8. The method according to claim 6, characterized in that, The step of obtaining the target corrosion effect feature model based on the correlation coefficient between each corrosion effect feature parameter and each independent variable parameter, as well as the independent variable parameters corresponding to multiple data acquisition time points, the target corrosion effect feature parameters, and the preset model, includes: Based on the independent variable parameters, the target corrosion effect characteristic parameters, and the preset model corresponding to the multiple data acquisition time points, an initial corrosion effect characteristic model corresponding to each corrosion effect characteristic parameter is obtained; Based on the correlation coefficient between each corrosion effect characteristic parameter and each independent variable parameter, the initial corrosion effect characteristic model corresponding to each corrosion effect characteristic parameter is modified to obtain the target corrosion effect characteristic model corresponding to each corrosion effect characteristic parameter.
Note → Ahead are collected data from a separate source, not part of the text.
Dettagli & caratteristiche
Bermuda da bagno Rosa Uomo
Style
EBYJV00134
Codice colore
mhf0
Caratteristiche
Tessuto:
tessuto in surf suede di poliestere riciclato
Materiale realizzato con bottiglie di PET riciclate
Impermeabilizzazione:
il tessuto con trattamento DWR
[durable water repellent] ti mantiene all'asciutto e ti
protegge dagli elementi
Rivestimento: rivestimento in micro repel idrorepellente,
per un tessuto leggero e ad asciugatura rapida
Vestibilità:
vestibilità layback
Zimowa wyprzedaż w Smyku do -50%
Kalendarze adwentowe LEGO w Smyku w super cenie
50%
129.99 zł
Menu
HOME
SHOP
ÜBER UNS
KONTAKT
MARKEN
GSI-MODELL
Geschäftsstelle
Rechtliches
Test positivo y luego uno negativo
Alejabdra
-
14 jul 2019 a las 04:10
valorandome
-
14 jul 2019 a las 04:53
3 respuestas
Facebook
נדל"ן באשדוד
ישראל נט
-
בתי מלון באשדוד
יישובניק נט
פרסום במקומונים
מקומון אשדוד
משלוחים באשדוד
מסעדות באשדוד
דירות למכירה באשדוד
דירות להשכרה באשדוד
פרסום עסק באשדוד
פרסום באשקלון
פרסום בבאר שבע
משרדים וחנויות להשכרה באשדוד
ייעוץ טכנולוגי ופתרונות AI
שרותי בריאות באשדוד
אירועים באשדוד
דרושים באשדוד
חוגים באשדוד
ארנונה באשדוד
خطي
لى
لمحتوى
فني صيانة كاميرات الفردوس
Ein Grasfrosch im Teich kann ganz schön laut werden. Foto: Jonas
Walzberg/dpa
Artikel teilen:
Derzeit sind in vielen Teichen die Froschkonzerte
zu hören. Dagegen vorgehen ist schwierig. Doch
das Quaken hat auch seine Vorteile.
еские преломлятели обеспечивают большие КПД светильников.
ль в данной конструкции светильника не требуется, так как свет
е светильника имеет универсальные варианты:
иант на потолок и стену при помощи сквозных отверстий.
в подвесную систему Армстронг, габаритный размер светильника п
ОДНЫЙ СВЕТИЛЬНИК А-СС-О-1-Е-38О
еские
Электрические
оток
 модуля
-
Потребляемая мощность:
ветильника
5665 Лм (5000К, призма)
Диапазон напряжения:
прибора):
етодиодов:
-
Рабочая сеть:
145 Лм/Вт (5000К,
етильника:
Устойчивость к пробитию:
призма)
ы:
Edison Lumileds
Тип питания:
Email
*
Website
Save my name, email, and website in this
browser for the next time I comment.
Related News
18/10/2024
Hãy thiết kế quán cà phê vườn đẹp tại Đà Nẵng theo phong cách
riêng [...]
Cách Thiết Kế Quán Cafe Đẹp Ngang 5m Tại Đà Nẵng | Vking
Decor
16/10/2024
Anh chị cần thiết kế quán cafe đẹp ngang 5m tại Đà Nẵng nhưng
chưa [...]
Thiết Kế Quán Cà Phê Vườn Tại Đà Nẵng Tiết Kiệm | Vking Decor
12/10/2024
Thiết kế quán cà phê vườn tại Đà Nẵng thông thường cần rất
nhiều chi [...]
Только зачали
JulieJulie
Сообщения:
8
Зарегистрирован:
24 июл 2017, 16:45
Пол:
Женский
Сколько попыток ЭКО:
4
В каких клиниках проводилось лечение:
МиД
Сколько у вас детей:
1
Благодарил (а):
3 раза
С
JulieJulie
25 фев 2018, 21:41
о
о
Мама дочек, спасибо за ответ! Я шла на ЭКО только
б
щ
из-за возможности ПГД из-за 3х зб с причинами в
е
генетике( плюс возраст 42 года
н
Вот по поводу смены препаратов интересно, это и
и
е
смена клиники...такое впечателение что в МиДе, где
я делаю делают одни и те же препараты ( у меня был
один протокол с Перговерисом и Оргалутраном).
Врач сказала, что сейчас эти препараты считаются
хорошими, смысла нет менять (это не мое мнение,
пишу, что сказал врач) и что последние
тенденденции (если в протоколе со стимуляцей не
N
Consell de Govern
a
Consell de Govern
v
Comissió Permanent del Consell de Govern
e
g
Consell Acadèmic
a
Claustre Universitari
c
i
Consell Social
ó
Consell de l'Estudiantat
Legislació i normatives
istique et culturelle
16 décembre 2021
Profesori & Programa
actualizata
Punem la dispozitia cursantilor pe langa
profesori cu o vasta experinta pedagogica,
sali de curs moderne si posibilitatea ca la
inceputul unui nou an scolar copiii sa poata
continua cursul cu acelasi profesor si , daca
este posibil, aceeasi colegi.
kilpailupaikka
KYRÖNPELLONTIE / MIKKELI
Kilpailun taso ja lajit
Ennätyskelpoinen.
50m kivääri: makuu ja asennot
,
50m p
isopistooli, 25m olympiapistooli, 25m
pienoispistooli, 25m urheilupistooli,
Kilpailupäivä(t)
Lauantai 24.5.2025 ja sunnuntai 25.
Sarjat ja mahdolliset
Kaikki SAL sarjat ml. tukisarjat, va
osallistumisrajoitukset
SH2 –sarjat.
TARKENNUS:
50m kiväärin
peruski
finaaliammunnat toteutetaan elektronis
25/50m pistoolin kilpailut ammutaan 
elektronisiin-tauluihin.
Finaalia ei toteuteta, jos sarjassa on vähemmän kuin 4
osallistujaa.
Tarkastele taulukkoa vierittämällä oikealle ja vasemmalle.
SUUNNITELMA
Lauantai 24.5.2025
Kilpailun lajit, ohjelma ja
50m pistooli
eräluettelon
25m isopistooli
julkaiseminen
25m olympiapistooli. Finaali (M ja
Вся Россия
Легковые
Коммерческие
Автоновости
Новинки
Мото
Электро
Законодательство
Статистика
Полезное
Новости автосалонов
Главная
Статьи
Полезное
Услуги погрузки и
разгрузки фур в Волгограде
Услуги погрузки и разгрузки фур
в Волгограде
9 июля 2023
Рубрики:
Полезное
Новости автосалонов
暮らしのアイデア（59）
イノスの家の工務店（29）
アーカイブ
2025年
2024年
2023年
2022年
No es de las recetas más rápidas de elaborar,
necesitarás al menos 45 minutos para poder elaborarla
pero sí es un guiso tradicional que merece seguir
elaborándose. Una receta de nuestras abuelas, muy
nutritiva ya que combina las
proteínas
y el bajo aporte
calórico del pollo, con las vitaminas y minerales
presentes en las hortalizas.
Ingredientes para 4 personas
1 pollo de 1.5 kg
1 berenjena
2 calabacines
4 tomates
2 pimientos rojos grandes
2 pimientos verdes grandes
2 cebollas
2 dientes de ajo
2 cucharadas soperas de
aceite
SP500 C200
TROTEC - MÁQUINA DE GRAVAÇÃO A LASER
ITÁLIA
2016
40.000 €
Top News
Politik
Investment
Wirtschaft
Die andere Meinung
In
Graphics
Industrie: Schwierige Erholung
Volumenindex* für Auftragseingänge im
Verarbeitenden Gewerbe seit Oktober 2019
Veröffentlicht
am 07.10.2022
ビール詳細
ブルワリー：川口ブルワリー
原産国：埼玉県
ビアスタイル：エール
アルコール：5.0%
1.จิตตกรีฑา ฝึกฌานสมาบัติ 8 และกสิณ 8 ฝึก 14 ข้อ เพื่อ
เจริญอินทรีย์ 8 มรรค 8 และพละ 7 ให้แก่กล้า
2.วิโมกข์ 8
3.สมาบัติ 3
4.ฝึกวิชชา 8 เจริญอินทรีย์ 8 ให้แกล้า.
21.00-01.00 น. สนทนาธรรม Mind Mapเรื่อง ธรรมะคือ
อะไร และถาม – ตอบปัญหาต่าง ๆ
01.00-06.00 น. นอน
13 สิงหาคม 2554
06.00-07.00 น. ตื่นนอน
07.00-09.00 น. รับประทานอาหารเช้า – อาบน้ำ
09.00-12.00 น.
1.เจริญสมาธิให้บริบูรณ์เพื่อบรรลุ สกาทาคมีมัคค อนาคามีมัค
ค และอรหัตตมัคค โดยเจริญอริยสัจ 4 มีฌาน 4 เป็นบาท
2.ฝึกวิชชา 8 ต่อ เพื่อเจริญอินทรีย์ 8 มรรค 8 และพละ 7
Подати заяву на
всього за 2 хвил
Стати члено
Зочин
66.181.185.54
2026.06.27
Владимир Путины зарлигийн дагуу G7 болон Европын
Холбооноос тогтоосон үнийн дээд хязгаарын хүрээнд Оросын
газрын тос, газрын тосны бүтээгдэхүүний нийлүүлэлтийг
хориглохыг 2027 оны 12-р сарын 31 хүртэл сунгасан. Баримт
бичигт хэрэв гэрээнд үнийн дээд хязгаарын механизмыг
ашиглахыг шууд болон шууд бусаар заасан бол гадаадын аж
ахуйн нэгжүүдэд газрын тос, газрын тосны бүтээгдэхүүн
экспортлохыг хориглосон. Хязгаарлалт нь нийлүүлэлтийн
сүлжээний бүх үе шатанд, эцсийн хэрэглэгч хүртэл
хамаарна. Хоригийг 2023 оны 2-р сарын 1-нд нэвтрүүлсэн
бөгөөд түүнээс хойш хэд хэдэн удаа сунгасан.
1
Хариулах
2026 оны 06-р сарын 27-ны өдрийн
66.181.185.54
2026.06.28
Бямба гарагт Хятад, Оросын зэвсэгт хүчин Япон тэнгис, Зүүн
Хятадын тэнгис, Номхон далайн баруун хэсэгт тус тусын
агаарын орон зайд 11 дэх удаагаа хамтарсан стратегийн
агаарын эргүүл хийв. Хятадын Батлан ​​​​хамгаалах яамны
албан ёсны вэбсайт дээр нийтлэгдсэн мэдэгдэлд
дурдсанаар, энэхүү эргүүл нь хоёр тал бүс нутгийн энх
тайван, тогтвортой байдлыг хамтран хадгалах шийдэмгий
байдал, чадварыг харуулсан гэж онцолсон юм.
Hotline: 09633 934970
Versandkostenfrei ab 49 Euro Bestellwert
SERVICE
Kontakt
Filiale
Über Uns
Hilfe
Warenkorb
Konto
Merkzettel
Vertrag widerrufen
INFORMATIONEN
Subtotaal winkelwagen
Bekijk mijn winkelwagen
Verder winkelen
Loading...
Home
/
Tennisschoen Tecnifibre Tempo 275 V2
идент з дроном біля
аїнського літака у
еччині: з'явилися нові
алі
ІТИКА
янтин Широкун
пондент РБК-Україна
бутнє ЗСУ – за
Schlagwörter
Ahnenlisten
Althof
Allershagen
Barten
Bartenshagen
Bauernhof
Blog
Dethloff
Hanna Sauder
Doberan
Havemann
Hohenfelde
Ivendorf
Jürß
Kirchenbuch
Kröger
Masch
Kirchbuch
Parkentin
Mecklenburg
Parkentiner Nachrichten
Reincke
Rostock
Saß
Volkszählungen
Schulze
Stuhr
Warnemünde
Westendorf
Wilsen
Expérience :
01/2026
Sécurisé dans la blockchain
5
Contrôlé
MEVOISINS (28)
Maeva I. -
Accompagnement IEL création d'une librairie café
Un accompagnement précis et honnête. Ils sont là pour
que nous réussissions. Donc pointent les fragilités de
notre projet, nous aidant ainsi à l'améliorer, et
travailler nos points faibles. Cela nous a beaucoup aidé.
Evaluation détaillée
9. A device for modeling the corrosion effect of protective coatings, characterized in that, The device includes: The first acquisition module is used to acquire independent variable parameters, first environmental effect characteristic parameters and second environmental effect characteristic parameters corresponding to multiple data collection time points. The first environmental effect characteristic parameters are the environmental effect characteristic parameters of the protective coating under the first test condition, and the second environmental effect characteristic parameters are the environmental effect characteristic parameters of the protective coating under the second test condition. The microbial information of the first test condition and the second test condition are different. The independent variable parameters include test duration and environmental characteristic parameters. The second acquisition module is used to determine the target corrosion effect characteristic parameters based on the first environmental effect characteristic parameters and the second environmental effect characteristic parameters. The modeling module is used to obtain a target corrosion effect feature model based on the independent variable parameters corresponding to multiple data acquisition time points, the target corrosion effect feature parameters, and a preset model.
10. A computer device comprising a memory and a processor, wherein the memory stores a computer program, characterized in that, When the processor executes the computer program, it implements the steps of the method according to any one of claims 1-8.